Would you give the listing again exactly as written, minus its pictures?
|---|
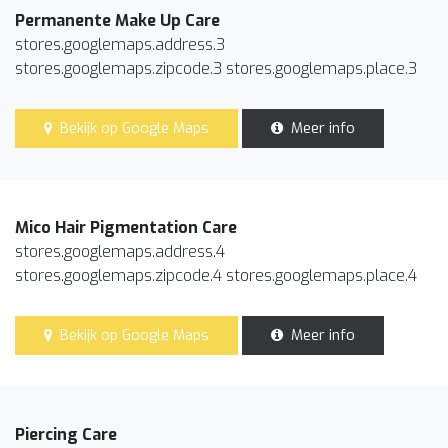
Permanente Make Up Care
stores.googlemaps.address.3
stores.googlemaps.zipcode.3 stores.googlemaps.place.3
Bekijk op Google Maps
Meer info
Mico Hair Pigmentation Care
stores.googlemaps.address.4
stores.googlemaps.zipcode.4 stores.googlemaps.place.4
Bekijk op Google Maps
Meer info
Piercing Care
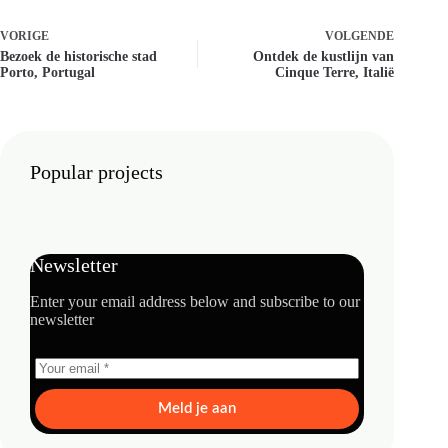
VORIGE
VOLGENDE
Bezoek de historische stad
Ontdek de kustlijn van
Porto, Portugal
Cinque Terre, Italië
Popular projects
Newsletter
Enter your email address below and subscribe to our
newsletter
Meld je aan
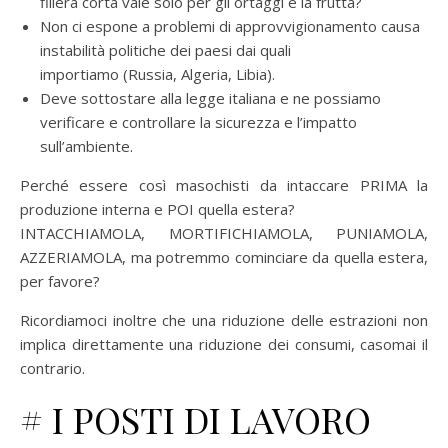
filiera corta vale solo per gli ortaggi e la frutta?
Non ci espone a problemi di approvvigionamento causa
instabilità politiche dei paesi dai quali
importiamo (Russia, Algeria, Libia).
Deve sottostare alla legge italiana e ne possiamo
verificare e controllare la sicurezza e l’impatto
sull’ambiente.
Perché essere così masochisti da intaccare PRIMA la
produzione interna e POI quella estera?
INTACCHIAMOLA, MORTIFICHIAMOLA, PUNIAMOLA,
AZZERIAMOLA, ma potremmo cominciare da quella estera,
per favore?
Ricordiamoci inoltre che una riduzione delle estrazioni non
implica direttamente una riduzione dei consumi, casomai il
contrario.
# I POSTI DI LAVORO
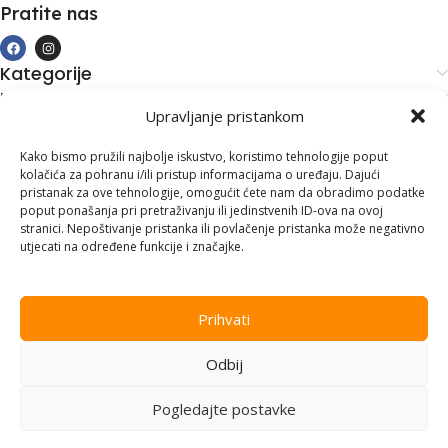
Pratite nas
Kategorije
Kupovina i podrška
Upravljanje pristankom
Moj račun
Kontakt informacije
Kako bismo pružili najbolje iskustvo, koristimo tehnologije poput
kolačića za pohranu i/ili pristup informacijama o uređaju. Dajući
Branilaca Bosne, 75 300 Lukavac
pristanak za ove tehnologije, omogućit ćete nam da obradimo podatke
poput ponašanja pri pretraživanju ili jedinstvenih ID-ova na ovoj
+387 35 555 999
stranici. Nepoštivanje pristanka ili povlačenje pristanka može negativno
utjecati na određene funkcije i značajke.
info@pconer.ba
ID: 4210115760008
Prihvati
PDV : 210115760008
Odbij
Copyright © 2025
PC ONER
, sva prava zadržana. Design by
ED-
Vision
.
Pogledajte postavke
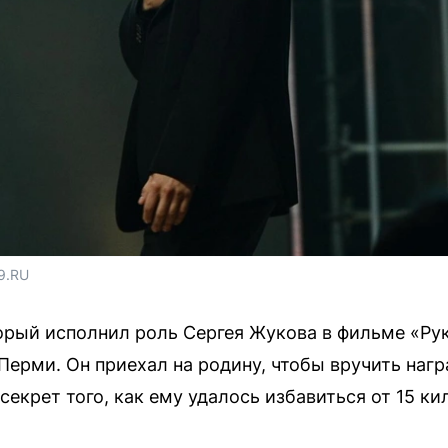
9.RU
орый исполнил роль Сергея Жукова в фильме «Руки
Перми. Он приехал на родину, чтобы вручить нагр
секрет того, как ему удалось избавиться от 15 к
|---|
> [COMPLETED TASK]:
Permanente Make Up Care
stores.googlemaps.address.3
stores.googlemaps.zipcode.3 stores.googlemaps.place.3
Bekijk op Google Maps
Meer info
Mico Hair Pigmentation Care
stores.googlemaps.address.4
stores.googlemaps.zipcode.4 stores.googlemaps.place.4
Bekijk op Google Maps
Meer info
Piercing Care
VORIGE
VOLGENDE
Bezoek de historische stad
Ontdek de kustlijn van
Porto, Portugal
Cinque Terre, Italië
Popular projects
Newsletter
Enter your email address below and subscribe to our
newsletter
Meld je aan
filiera corta vale solo per gli ortaggi e la frutta?
Non ci espone a problemi di approvvigionamento causa
instabilità politiche dei paesi dai quali
importiamo (Russia, Algeria, Libia).
Deve sottostare alla legge italiana e ne possiamo
verificare e controllare la sicurezza e l’impatto
sull’ambiente.
Perché essere così masochisti da intaccare PRIMA la
produzione interna e POI quella estera?
INTACCHIAMOLA, MORTIFICHIAMOLA, PUNIAMOLA,
AZZERIAMOLA, ma potremmo cominciare da quella estera,
per favore?
Ricordiamoci inoltre che una riduzione delle estrazioni non
implica direttamente una riduzione dei consumi, casomai il
contrario.
# I POSTI DI LAVORO
Pratite nas
Kategorije
Kupovina i podrška
Upravljanje pristankom
Moj račun
Kontakt informacije
Kako bismo pružili najbolje iskustvo, koristimo tehnologije poput
kolačića za pohranu i/ili pristup informacijama o uređaju. Dajući
Branilaca Bosne, 75 300 Lukavac
pristanak za ove tehnologije, omogućit ćete nam da obradimo podatke
poput ponašanja pri pretraživanju ili jedinstvenih ID-ova na ovoj
+387 35 555 999
stranici. Nepoštivanje pristanka ili povlačenje pristanka može negativno
utjecati na određene funkcije i značajke.
info@pconer.ba
ID: 4210115760008
Prihvati
PDV : 210115760008
Odbij
Copyright © 2025
PC ONER
, sva prava zadržana. Design by
ED-
Vision
.
Pogledajte postavke
9.RU
орый исполнил роль Сергея Жукова в фильме «Руки
Перми. Он приехал на родину, чтобы вручить нагр
секрет того, как ему удалось избавиться от 15 к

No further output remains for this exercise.